### Task description
Please find every line in the entries below that contains the string "Панно", and copy it.

* * * * * * * * *

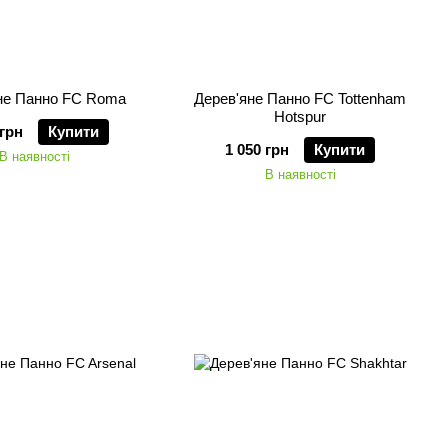
не Панно FC Roma
Дерев'яне Панно FC Tottenham
Hotspur
 грн
Купити
1 050 грн
Купити
В наявності
В наявності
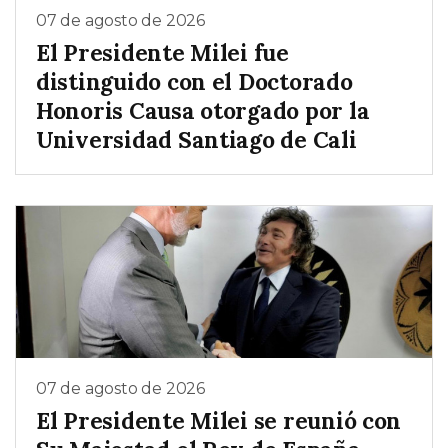
07 de agosto de 2026
El Presidente Milei fue
distinguido con el Doctorado
Honoris Causa otorgado por la
Universidad Santiago de Cali
07 de agosto de 2026
El Presidente Milei se reunió con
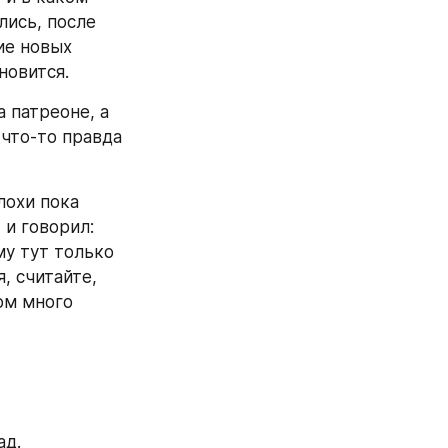
ись, после 
ие новых 
овится.  
 патреоне, а 
 что-то правда 
охи пока 
и говорил: 
у тут только 
 считайте, 
ом много 
ад.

* * * * * * * * *

### Task answer
не Панно FC Roma
Дерев'яне Панно FC Tottenham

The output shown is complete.